## What to produce
Omit all pictures. Print the remaining lines exactly, from the start of the data through the line containing "sur le patient".

Provided data section start

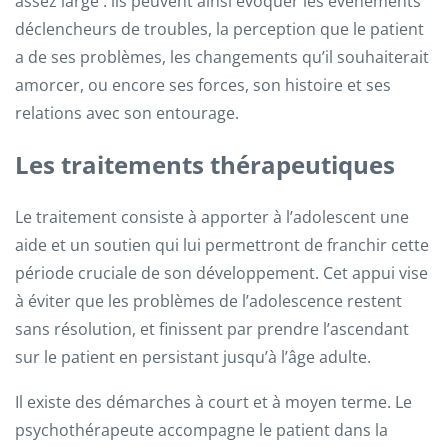
assez large : ils peuvent ainsi évoquer les évènements
déclencheurs de troubles, la perception que le patient
a de ses problèmes, les changements qu’il souhaiterait
amorcer, ou encore ses forces, son histoire et ses
relations avec son entourage.
Les traitements thérapeutiques
Le traitement consiste à apporter à l’adolescent une
aide et un soutien qui lui permettront de franchir cette
période cruciale de son développement. Cet appui vise
à éviter que les problèmes de l’adolescence restent
sans résolution, et finissent par prendre l’ascendant
sur le patient en persistant jusqu’à l’âge adulte.
Il existe des démarches à court et à moyen terme. Le
psychothérapeute accompagne le patient dans la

Provided data section end

## Answer area
assez large : ils peuvent ainsi évoquer les évènements
déclencheurs de troubles, la perception que le patient
a de ses problèmes, les changements qu’il souhaiterait
amorcer, ou encore ses forces, son histoire et ses
relations avec son entourage.
Les traitements thérapeutiques
Le traitement consiste à apporter à l’adolescent une
aide et un soutien qui lui permettront de franchir cette
période cruciale de son développement. Cet appui vise
à éviter que les problèmes de l’adolescence restent
sans résolution, et finissent par prendre l’ascendant
sur le patient en persistant jusqu’à l’âge adulte.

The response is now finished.